[Page segmentation data]
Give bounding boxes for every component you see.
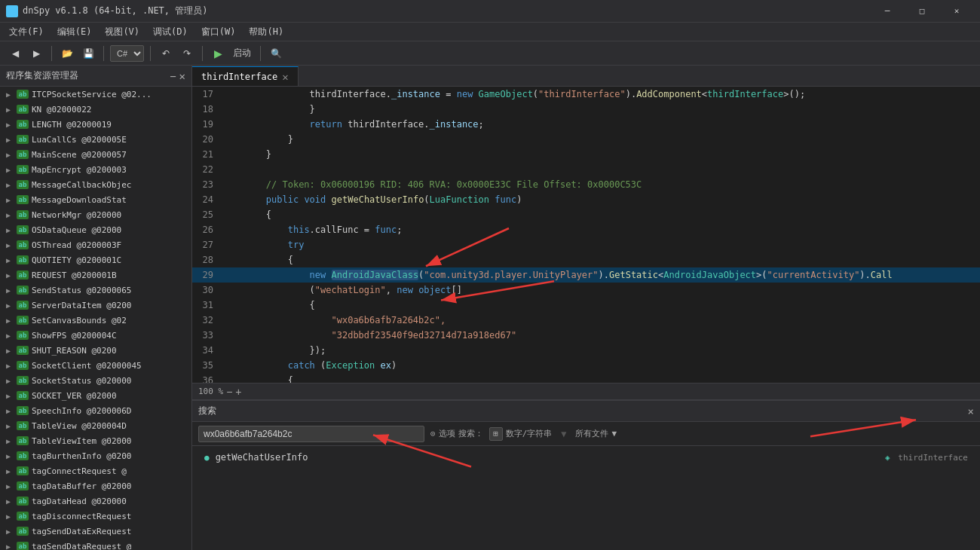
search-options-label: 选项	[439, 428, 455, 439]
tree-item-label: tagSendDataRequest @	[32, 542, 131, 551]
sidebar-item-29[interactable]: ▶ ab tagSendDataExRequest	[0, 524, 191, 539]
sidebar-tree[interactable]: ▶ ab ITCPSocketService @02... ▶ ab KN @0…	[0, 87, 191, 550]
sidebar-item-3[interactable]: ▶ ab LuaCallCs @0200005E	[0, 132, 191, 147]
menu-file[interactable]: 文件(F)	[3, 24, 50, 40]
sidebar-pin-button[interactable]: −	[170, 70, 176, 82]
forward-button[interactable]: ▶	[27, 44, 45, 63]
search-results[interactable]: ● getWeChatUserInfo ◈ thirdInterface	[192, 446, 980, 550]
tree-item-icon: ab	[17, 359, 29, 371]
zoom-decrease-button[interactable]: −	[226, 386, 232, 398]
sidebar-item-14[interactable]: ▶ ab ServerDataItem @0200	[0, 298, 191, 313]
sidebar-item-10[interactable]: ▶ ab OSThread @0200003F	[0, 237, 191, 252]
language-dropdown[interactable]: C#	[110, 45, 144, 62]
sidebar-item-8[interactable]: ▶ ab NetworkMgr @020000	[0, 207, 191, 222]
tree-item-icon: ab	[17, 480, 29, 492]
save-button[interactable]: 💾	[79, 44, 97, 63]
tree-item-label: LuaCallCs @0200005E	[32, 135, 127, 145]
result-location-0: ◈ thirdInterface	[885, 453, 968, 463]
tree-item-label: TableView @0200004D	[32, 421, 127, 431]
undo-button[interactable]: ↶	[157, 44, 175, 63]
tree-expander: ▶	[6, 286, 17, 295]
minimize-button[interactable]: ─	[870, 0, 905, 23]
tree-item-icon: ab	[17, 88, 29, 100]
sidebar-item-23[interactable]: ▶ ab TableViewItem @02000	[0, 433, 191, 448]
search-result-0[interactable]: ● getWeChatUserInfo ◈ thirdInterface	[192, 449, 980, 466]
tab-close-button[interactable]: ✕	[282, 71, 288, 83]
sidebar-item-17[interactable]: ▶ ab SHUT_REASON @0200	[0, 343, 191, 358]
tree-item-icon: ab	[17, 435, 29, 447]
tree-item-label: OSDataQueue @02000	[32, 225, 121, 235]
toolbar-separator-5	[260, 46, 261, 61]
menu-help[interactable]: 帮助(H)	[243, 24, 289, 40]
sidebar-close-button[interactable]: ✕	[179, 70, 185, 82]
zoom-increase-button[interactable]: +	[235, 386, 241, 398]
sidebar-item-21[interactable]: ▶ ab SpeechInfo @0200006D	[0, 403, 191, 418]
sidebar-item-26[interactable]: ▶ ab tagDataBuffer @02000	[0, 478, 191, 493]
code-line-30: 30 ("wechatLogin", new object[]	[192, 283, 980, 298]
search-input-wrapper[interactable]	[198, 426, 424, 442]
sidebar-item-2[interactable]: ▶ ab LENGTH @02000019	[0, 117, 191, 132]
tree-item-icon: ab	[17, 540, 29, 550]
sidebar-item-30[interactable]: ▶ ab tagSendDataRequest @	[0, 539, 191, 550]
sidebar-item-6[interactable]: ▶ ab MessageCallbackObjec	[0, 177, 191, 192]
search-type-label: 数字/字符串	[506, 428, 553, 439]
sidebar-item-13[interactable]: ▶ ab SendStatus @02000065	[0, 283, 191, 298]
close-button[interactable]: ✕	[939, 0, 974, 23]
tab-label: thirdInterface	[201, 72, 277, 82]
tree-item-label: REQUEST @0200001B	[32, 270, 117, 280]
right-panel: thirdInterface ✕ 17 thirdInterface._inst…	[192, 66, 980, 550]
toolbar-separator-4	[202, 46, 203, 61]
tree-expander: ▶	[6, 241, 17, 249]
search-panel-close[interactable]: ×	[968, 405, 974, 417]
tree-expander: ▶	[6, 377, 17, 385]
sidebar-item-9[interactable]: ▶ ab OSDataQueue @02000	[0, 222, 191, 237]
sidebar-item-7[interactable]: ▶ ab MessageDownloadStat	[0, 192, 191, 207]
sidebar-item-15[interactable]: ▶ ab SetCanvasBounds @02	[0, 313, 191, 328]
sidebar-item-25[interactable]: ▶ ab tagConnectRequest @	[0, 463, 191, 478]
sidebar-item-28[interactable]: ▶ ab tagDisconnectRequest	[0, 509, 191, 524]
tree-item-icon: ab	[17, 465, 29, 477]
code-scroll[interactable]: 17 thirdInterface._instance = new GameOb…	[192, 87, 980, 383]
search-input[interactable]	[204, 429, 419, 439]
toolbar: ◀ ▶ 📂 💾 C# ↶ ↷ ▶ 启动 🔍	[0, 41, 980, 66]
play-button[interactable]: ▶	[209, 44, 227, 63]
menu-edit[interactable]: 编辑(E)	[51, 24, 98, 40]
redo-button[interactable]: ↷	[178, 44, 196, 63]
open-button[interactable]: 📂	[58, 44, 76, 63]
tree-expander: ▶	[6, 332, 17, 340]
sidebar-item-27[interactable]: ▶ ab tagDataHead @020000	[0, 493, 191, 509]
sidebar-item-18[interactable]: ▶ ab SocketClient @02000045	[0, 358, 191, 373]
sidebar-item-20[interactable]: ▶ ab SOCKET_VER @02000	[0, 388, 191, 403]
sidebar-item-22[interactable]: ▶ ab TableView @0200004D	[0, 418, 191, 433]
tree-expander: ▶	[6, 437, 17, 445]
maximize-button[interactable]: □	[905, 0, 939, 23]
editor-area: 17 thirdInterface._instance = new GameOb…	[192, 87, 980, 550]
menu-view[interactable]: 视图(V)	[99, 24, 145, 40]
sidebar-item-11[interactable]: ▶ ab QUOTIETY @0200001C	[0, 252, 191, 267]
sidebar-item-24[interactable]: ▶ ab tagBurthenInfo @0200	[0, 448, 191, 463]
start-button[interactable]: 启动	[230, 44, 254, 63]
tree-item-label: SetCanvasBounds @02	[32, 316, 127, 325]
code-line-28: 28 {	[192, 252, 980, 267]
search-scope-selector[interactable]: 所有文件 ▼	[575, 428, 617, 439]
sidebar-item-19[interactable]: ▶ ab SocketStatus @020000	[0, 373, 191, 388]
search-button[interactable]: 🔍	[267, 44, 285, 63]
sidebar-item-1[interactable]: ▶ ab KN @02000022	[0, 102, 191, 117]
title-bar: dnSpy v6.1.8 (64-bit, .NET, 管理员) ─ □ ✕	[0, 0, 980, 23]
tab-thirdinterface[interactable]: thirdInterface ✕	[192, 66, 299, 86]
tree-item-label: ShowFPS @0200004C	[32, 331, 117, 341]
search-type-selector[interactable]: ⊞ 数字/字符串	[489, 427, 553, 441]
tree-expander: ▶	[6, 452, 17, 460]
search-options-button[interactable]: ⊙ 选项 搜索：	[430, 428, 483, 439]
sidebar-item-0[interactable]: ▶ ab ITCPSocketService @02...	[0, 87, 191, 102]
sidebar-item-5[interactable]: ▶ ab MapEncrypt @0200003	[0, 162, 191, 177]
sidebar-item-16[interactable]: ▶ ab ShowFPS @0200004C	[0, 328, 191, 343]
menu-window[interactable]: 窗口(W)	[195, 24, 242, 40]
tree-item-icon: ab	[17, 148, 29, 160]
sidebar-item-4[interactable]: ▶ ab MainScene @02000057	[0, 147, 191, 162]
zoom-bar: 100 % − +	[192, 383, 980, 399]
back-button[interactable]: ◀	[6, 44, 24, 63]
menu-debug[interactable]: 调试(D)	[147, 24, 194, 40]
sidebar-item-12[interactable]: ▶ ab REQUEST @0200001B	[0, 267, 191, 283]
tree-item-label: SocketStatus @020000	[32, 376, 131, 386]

AIM OF THE EXERCISE: Look through the entries above. Copy out every line holding the word "input".

EXERCISE OUTPUT:
search-input-wrapper[interactable]	[198, 426, 424, 442]
search-input[interactable]	[204, 429, 419, 439]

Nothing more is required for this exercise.